Nsight Compute slows down Tesla T4 processor clock during profiling

I am trying to optimize some existing Cuda kernels for use on the Tesla T4 under the CUDA 10.2 tools. I have discovered that the default “application” processor clock rate is 585 MHz and that there is no auto boost for this device. I used nvidia-smi to increase the clock speed to the maximum for applications, and I made this permanent. However, when I run Nsight Compute to profile the kernels, the processor clock is again limited to 585 during all the successive replays of these kernels. There is no throttling of the clock due to temperature issues.
If I run my test application in Nsight Systems, the clock is not throttled in this fashion and gives me acceptable timings for the kernels.
My questions are: Is this limiting of the processor clock known behavior for Nsight Compute? Can the clock rate be increased during profiling? In general, my optimizations do not show much in the way of kernel speed increases at the lower clock rate, but under the maximum processor clock, the improvements are much more significant.
I am used to NVVP telling me where inefficiencies occur in the code. Looking at these kernels under Nsight Compute, I am unable to get the python tools to return any results or suggestions for optimizations. I’m wondering if I am doing something wrong or are there truly no additional optimizations I can make? I am running this on a remote T4 device, CentOS 7 and Cuda Tools 10.2 both locally and on the remote system.

For many metrics, their value is directly influenced by the current GPU SM and memory clock frequencies. For example, if a kernel instance is profiled that has prior kernel executions in the application, the GPU might already be in a higher clocked state and the measured kernel duration, along with other metrics, will be affected. Likewise, if a kernel instance is the first kernel to be launched in the application, GPU clocks will regularly be lower. In addition, due to kernel replay, the metric value might depend on which replay pass it is collected in, as later passes would result in higher clock states.
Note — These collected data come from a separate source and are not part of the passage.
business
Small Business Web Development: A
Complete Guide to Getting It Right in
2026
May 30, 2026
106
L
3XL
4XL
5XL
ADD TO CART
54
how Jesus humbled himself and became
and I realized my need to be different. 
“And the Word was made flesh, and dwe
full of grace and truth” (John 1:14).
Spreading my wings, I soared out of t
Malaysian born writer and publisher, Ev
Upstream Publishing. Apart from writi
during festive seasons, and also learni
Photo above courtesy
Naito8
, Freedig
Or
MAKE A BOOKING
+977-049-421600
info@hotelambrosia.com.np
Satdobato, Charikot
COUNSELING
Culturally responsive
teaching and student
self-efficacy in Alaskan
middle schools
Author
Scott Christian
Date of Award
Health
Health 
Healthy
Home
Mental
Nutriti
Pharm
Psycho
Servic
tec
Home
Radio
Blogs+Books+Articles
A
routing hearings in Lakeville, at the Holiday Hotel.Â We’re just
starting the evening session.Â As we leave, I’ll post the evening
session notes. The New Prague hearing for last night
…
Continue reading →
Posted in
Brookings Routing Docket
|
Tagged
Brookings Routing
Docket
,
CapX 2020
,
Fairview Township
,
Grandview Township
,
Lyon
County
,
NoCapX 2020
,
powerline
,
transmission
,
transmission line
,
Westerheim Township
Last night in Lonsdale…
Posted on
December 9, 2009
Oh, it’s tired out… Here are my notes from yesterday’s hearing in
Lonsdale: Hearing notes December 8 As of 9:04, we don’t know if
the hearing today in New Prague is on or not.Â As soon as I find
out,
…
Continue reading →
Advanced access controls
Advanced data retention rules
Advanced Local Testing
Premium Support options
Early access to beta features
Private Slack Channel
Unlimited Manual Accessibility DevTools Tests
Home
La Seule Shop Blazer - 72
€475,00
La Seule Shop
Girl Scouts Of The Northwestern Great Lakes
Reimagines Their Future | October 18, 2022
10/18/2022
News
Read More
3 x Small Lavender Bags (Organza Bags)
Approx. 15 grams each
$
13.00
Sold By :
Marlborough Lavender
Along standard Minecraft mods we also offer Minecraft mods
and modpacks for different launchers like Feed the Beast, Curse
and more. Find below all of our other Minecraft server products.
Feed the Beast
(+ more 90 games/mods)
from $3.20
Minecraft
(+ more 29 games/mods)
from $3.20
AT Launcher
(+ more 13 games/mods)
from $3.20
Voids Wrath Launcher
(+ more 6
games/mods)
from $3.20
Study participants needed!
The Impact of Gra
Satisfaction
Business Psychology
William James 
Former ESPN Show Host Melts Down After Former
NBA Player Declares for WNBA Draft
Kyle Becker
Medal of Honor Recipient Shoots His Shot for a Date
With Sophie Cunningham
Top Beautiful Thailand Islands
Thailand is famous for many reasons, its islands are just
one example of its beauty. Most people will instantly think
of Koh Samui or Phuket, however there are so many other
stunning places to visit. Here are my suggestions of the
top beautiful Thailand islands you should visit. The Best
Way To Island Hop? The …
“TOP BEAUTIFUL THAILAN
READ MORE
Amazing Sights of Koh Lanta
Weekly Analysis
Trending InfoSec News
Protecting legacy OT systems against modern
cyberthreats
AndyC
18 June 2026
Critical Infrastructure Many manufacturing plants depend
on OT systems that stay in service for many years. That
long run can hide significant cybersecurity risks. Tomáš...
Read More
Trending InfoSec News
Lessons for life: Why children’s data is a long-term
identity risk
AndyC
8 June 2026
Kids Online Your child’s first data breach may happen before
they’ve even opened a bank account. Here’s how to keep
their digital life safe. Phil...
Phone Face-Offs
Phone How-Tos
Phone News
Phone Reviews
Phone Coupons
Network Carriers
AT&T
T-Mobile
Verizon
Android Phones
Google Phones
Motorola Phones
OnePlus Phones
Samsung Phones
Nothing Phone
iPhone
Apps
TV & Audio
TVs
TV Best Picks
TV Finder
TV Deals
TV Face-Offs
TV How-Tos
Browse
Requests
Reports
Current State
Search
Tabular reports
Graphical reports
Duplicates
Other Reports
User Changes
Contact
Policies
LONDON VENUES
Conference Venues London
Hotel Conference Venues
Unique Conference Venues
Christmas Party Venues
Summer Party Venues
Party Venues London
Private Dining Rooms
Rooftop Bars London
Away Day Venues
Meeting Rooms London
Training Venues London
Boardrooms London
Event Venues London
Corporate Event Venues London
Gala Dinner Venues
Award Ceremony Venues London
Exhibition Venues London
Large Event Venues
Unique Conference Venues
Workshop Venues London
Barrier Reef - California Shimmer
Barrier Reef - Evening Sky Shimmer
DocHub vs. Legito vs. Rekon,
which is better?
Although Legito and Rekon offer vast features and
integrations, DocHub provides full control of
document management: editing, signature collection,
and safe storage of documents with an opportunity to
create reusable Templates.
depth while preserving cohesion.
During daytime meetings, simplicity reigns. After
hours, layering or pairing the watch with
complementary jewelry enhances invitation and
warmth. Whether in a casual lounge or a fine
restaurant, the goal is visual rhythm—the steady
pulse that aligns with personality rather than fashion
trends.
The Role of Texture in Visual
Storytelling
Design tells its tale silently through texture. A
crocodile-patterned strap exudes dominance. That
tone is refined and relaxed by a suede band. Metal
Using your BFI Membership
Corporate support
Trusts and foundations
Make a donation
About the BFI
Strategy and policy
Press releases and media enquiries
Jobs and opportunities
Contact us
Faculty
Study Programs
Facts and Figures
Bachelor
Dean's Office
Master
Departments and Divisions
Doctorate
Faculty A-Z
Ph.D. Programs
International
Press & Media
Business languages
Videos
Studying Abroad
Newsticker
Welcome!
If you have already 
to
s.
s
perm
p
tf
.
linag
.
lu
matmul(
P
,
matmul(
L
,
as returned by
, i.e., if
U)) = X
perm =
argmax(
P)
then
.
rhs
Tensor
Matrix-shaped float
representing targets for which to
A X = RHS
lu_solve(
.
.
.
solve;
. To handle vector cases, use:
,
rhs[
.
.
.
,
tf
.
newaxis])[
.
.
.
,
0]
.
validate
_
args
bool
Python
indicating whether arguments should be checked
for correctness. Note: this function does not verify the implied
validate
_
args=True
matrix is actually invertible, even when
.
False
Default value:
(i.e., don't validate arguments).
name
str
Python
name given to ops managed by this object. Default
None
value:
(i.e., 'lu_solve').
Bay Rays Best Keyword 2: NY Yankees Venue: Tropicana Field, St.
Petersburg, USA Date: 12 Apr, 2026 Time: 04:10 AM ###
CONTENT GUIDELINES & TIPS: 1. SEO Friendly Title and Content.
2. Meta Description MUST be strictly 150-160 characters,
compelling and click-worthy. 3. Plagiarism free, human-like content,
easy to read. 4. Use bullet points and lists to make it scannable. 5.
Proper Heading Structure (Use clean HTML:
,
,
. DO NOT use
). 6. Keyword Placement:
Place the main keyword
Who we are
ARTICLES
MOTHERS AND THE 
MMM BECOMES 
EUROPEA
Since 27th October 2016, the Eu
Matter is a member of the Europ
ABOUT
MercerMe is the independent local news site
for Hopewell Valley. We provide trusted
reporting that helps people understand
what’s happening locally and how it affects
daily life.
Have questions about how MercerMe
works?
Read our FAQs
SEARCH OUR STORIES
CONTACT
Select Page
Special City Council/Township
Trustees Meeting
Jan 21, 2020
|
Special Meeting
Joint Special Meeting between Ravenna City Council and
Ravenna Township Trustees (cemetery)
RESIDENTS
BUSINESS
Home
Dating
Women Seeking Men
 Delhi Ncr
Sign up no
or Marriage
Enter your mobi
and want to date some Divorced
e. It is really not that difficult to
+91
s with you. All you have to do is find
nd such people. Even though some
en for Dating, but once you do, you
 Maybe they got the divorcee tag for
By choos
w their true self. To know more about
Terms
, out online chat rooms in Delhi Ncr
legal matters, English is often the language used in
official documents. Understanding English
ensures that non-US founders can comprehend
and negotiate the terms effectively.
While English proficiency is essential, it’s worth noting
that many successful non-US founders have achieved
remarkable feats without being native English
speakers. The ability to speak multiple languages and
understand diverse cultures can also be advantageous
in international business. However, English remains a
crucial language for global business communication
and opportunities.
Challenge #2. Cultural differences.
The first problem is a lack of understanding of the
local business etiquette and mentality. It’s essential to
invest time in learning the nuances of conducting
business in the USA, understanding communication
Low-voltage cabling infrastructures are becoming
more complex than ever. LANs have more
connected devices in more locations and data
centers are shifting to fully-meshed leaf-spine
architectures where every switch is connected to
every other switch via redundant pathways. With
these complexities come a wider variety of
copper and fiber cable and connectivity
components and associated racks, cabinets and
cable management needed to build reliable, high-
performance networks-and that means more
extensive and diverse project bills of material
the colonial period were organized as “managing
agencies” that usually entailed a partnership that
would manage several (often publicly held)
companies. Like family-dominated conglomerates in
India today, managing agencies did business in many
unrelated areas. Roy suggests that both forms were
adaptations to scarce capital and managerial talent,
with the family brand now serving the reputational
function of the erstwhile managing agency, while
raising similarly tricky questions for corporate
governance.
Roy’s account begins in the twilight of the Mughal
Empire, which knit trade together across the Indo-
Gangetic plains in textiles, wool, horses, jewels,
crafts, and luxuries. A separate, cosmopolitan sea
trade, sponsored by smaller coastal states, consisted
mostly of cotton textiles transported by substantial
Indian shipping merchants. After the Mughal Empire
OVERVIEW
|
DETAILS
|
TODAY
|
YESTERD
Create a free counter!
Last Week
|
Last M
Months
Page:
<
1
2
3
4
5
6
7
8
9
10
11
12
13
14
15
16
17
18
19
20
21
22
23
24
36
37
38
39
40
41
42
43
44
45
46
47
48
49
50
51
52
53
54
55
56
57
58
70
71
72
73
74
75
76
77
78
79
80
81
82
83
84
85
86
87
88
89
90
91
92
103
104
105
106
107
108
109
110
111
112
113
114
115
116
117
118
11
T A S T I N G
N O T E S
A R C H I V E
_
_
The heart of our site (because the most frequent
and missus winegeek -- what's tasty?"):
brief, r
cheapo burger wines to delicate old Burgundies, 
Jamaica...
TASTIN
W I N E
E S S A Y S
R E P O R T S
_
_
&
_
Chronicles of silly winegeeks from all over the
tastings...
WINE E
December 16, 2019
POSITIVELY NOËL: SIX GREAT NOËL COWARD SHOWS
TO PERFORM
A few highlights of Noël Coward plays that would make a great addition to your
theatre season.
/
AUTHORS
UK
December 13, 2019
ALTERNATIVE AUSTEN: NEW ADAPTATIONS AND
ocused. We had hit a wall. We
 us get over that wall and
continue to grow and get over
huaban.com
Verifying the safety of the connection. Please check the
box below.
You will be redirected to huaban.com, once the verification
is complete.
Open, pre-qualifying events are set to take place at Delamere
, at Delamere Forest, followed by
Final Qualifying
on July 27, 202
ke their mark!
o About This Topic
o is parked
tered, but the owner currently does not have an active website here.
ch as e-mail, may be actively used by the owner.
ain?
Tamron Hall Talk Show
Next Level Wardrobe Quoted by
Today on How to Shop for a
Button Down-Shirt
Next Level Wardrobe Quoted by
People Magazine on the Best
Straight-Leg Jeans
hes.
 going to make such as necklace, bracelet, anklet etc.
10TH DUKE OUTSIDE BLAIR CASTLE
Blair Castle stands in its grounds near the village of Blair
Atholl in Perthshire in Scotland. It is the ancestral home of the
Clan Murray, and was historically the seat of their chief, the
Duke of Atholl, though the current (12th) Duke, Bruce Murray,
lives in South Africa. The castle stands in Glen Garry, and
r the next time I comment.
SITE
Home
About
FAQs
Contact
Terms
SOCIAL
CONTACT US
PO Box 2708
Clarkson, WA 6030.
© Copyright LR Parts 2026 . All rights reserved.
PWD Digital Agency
To mitigate this non-determinism, NVIDIA Nsight Compute attempts to limit GPU clock frequencies to their base value. As a result, metric values are less impacted by the location of the kernel in the application, or by the number of the specific replay pass.

However in your case since you are using nvidia-smi to increase the clock speed you can adjust the Nsight Compute --clock-control option to specify if any clock frequencies should be fixed by the tool.

Also note that you can try and use Nsight Systems instead of NVVP. The Nsight Systems GUI provides significant increases in responsiveness and scalability with the size of the profile. You can visualize significantly more information at a glance from the timeline. Nsight Systems also enables a holistic view of the entire system, CPU, GPU, OS, runtime, and the workload itself, reflecting that real world performance is multifaceted and not just a matter of making a single kernel go fast. This is all done with low overhead profile collection and minimal perturbation. You can refer the NVIDIA developer blog Transitioning to Nsight Systems from NVIDIA Visual Profiler / nvprof

I believe that the --clock-control option is only available using the cli version of Compute.

The “Clock control” option is also available in the UI in the Connection dialog. For the “Profile” activity it is available under the “Other” options tab.
For the “Interactive Profile” activity it is available at the top level.